Segment Open
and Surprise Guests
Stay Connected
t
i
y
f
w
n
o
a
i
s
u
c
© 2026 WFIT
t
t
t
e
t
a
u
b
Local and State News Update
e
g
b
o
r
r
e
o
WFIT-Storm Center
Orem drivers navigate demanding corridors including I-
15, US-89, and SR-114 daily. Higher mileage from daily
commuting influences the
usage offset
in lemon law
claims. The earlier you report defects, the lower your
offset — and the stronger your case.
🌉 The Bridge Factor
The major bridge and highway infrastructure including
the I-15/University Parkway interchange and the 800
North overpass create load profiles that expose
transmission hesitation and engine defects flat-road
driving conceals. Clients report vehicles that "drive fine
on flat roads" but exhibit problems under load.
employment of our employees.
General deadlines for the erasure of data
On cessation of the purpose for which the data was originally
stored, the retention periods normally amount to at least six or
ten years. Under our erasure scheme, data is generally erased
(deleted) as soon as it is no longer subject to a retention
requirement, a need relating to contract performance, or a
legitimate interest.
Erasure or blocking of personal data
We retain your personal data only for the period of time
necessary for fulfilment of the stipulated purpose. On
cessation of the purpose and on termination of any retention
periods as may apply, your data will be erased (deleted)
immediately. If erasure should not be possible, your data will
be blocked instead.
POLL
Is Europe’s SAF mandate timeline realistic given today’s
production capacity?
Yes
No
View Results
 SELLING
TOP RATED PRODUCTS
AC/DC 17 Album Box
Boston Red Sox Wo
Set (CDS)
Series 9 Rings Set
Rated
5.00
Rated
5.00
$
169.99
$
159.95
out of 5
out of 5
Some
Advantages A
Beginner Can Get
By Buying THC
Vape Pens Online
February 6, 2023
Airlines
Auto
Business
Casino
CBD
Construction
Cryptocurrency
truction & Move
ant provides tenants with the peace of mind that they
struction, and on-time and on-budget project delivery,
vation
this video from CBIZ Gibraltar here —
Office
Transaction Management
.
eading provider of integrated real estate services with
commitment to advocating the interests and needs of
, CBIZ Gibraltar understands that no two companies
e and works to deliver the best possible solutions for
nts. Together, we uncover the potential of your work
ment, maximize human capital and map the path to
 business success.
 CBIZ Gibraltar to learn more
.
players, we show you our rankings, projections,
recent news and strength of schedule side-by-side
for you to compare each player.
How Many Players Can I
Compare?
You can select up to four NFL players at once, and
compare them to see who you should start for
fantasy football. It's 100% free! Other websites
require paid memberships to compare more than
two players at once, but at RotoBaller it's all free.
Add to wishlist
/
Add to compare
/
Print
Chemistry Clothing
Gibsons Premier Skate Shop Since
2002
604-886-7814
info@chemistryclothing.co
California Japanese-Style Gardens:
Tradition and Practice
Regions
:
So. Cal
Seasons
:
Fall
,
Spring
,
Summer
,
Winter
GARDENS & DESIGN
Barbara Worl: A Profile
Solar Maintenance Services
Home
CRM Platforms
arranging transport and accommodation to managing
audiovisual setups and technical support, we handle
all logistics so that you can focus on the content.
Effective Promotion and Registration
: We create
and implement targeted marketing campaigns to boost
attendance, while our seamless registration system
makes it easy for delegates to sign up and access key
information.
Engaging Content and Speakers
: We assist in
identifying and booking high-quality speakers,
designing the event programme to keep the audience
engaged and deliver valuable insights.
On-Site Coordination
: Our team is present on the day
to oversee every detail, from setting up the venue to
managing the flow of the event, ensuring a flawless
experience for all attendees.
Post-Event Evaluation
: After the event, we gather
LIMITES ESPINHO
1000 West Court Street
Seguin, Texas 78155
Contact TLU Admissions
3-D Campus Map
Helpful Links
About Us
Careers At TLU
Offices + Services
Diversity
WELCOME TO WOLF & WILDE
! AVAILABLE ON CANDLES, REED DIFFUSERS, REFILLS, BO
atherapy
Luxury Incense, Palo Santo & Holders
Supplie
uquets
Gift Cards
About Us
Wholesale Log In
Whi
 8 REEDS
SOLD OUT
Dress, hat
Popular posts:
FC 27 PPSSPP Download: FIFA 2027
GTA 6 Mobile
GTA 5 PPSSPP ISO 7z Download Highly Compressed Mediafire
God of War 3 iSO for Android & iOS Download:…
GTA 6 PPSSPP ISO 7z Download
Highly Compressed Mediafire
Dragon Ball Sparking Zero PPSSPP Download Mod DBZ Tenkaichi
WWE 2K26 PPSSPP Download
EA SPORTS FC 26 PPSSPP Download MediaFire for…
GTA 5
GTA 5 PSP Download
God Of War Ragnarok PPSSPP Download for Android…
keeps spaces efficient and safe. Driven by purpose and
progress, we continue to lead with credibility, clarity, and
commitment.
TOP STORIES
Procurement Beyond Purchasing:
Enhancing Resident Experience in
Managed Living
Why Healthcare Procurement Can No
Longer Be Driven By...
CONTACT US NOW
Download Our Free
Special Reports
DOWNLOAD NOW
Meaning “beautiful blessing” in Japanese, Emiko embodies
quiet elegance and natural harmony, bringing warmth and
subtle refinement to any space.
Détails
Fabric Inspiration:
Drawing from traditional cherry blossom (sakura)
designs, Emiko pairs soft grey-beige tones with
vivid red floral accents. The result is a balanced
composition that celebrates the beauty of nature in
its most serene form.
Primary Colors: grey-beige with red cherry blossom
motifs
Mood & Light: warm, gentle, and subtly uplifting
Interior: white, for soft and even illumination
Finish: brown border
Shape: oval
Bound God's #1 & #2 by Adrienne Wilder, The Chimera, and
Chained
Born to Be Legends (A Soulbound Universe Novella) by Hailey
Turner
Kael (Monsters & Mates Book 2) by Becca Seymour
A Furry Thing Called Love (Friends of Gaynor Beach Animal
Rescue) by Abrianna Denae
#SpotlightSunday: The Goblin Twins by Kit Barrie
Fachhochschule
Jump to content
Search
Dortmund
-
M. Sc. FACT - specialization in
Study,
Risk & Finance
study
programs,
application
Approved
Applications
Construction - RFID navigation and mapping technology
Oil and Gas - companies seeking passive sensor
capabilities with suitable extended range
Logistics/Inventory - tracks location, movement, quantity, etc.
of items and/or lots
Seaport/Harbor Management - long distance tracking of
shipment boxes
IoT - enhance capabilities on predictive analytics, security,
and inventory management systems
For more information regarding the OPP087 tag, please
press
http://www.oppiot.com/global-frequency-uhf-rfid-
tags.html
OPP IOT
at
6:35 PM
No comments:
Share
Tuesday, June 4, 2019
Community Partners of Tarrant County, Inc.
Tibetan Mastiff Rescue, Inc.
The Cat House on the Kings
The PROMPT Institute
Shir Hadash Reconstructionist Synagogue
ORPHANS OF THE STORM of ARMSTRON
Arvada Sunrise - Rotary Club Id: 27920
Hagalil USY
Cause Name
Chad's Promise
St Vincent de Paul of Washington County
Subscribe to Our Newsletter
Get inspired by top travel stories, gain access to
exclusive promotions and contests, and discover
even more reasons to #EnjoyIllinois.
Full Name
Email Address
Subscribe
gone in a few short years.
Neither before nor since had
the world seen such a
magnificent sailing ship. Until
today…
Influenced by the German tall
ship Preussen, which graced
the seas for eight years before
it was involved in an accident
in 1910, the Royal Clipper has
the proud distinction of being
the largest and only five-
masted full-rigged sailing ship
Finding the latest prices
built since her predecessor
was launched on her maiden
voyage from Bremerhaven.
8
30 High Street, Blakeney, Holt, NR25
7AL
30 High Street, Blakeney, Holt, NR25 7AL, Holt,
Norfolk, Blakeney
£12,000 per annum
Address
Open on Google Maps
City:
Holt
Segment Closed
Once the line with "attendance, while our" is found in the records above, print exactly that line and every line after it through the line with "LIMITES ESPINHO".

attendance, while our seamless registration system
makes it easy for delegates to sign up and access key
information.
Engaging Content and Speakers
: We assist in
identifying and booking high-quality speakers,
designing the event programme to keep the audience
engaged and deliver valuable insights.
On-Site Coordination
: Our team is present on the day
to oversee every detail, from setting up the venue to
managing the flow of the event, ensuring a flawless
experience for all attendees.
Post-Event Evaluation
: After the event, we gather
LIMITES ESPINHO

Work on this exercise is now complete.